Many marriages break down, not because of incompatibility, but because the husband and wife have never known what it takes to make their relationship work. In our society, fewer and fewer people grow up seeing a strong relationship modelled by their own parents.

We live in a consumerist age in which people are not used to mending things. If something doesn’t work, it is easier and cheaper to buy a new one. Powerful advertising encourages us to focus on wanting what we do not have rather than being grateful for what we do have.

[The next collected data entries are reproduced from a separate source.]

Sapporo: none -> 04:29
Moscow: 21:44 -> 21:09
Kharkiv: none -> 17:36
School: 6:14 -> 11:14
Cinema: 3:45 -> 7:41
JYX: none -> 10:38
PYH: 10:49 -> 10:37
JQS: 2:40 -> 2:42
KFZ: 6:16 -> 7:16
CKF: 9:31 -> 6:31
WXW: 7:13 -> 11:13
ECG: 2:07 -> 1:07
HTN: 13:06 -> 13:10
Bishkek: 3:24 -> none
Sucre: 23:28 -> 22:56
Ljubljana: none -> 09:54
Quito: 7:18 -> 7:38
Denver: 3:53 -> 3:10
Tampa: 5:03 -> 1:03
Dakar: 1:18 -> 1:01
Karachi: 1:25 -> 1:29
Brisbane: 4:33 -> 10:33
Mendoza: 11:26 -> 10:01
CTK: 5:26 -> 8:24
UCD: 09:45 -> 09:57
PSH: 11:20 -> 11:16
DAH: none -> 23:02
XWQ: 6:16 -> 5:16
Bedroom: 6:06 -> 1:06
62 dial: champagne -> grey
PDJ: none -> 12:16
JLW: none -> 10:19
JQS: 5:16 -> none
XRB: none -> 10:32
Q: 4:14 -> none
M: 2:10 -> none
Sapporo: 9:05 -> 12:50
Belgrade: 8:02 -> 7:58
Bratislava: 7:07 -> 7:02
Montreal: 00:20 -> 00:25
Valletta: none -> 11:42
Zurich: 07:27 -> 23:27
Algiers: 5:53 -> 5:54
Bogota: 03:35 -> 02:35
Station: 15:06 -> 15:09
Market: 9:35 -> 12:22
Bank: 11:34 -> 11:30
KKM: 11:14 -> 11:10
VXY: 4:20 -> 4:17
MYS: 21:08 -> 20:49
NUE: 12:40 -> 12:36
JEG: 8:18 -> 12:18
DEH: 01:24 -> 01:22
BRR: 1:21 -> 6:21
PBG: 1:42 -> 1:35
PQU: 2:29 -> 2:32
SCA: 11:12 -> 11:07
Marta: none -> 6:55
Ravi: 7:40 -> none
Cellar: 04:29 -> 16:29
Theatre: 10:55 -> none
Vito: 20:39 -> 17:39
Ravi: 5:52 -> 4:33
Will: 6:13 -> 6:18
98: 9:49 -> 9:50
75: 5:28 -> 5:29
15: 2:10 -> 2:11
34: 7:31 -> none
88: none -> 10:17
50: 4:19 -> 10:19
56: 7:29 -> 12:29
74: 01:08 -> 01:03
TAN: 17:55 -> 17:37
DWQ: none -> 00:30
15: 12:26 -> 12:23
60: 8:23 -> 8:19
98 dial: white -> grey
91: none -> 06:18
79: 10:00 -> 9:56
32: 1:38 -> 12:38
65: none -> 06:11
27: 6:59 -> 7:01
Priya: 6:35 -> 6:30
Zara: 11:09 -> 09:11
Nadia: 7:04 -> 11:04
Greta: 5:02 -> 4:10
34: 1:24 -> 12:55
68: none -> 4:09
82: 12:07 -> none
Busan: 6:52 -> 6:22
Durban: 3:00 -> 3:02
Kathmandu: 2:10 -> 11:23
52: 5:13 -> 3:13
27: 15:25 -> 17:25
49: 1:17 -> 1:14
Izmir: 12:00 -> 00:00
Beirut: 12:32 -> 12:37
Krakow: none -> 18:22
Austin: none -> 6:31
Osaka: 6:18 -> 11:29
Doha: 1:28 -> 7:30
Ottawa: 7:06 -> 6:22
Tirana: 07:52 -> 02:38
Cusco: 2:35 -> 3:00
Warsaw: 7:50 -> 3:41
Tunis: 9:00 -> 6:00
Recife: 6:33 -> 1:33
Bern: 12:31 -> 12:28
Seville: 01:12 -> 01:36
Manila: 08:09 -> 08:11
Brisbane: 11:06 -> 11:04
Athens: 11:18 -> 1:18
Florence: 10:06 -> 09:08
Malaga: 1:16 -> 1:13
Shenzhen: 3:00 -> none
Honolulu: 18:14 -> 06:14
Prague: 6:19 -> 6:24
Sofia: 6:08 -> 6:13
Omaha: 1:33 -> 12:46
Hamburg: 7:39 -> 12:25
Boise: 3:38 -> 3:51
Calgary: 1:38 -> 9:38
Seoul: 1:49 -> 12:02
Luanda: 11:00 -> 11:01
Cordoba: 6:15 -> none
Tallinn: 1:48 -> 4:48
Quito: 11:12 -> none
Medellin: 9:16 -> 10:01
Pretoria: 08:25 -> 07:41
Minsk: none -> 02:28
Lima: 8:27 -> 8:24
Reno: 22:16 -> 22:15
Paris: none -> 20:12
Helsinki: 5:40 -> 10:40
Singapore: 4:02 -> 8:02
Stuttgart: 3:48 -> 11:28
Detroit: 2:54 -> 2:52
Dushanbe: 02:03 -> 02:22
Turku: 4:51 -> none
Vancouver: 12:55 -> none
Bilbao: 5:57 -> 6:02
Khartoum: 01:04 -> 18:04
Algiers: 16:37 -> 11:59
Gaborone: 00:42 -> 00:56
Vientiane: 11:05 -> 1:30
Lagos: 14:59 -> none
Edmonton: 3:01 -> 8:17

It increases the expectation that we should have our desires fulfilled quickly – as in the slogan for the credit card that promised to take “the waiting out of wanting”. [3] We are encouraged to believe that fulfilment comes through what we can acquire with as little effort as possible rather than through working at something.

Alvin Toffler, the sociologist and bestselling author, wrote that people today have a“throwaway mentality”. They not only have throwaway products, but they also make throwaway friends, and it is this mentality that produces throw away marriages. [4]

Marriage is viewed by many today as a temporary contract between a couple for as long as their love lasts. Our culture stresses the freedom of the individual. If the relationship is not personally fulfilling, then it is better to get out. If there is no more love in a marriage, it is better to finish it.

But we are discovering as a society that the consequences are not so easily discarded. The oneness of the marriage bond means that the two people cannot be neatly and painlessly divided. It is like taking two sheets of paper and gluing them together. They become one, and they cannot be separated without causing damage to both.

If you’re struggling in your marriage, we want to encourage you that reconnecting is possible. When couples have tended their relationship, we’ve seen things change dramatically, and they go on to experience a new connection and intimacy.

In an interview, the actor Michael Caine spoke of the breakup of his first marriage.He was desperately short of money and his wife, Patricia, tried to persuade him to give up the theatre, but, “rather than relinquish his dreams, he walked away from his marriage”. Later he said that, if he’d known the anguish involved, “I would have stayed at all costs. If I’d been as strong as Pat I think we could have made it.” [5] Michael Caine is right. A marriage can be made to work but it takes deliberate and determined action.

 

[1] TheGuardian, 24 October 1998, p. 3.

[2] Quoted on audio tape by Sam Thompson, “Communion in Marriage”, Part 2, tape 2,Anaheim: VMI, 1984.

[3] Access credit card, https: / / www.accesscreditcard.info/chApply7273.aspx.

[4] Quoted in Selwyn Hughes, Marriage as God Intended (Kingsway Publications, 1983), p. 13.

[5] TheDaily Mail Weekend, 9 January 1999 [Interview with Lynda Lee - Potter].